If you aren't an avid runner (yet), you'll need to get outfitted properly to begin training. If you don't wear proper running shoes, and if you skimp on your gear, your long distance training runs will be painful--before and after. Here are a few guidelines to get you started:

  • never begin a training program in old shoes. When you strike the ground, your foot, your body, and your shoes absorb a tremendous amount of force. If your shoes are old, their ability to cushion the blow is reduced, meaning that all of that kinetic energy is sent to the tissues in your feet, ankles, and knees. You'll have increased changes of developing tendonitis in the knee and ankle, and shin splints will become your new best enemy post run. 
  • never use a pair of shoes that were worn frequently by another runner. You never know how many miles those hand-me-downs have seen before you start using them. Also, as you run, your shoes form to your feet and striking patterns. Your feet may not have the same level of support in the areas you need if you use a shoe broken in by someone else. 
  • always choose good socks. Part of marathon training means developing your body's ability to endure through long runs. During those runs, your feet will begin to chafe, and blisters will start to form after you've clocked several miles. Thick socks that are tight-fitting to the foot are the best way to help prevent your feet from experiencing this painful ordeal. Moisture in the shoe can make this problem worse. Running socks are made from synthetic materials that wick moisture away from the foot.

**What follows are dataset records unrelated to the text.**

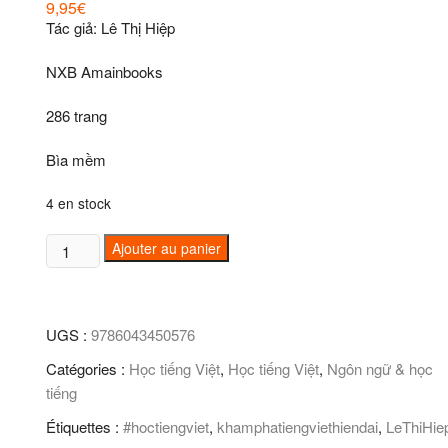
9,95
€
Tác giả: Lê Thị Hiệp
NXB Amainbooks
286 trang
Bìa mềm
4 en stock
quantité
Ajouter au panier
de
Khám
phá
UGS :
9786043450576
tiếng
Việt
Catégories :
Học tiếng Việt
,
Học tiếng Việt
,
Ngôn ngữ & học
hiện
tiếng
đại
Étiquettes :
#hoctiengviet
,
khamphatiengviethiendai
,
LeThiHie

Form Will Make You Fabulous

You never would have thought that running would be so complicated. You just start moving, right? Well, running a certain way will actually help you to prevent injury and pain, especially if you are putting in as many miles as marathon training requires. The next time you lace up your running shoes and start pounding the pavement:

1. Try to strike with the toe or the middle of the foot. Many runners will strike with the heel. Heel striking is not terrible every once in a while, but when running over a long distance, this consistent motion can actually lead to injury, especially because heel striking causes runners to overstep, straightening the leg too much. When your heel hits the ground first during overstrike, the ankle and knee joints, instead of helping to cushion the shock through natural bending, receive the blunt force of the impact without the flexibility of motion that they would normally have if the foot hit the ground differently.

If you are a natural heel striker, though, it would be best to talk to a foot and ankle specialist, like a podiatric sports medicine doctor, about your running tendencies. Some people are more naturally inclined to mid-foot striking, and it can be difficult for some people to adapt to this style of running. If it is not done properly, the change from heel to toe could actually also cause injury. It's always best to consult a specialist about striking patterns to learn which is best for you. 

2. Lean forward. Running is an action similar to catching yourself from falling. Leaning forward while running engages the upper body into similar forward motion, and takes some of the stress off of the lower joints. Leaning forward while running will help reduce pain in the knees, especially as the force of running is compounded over the miles of marathon training, as well as reduce your chances of developing stress fractures in the feet.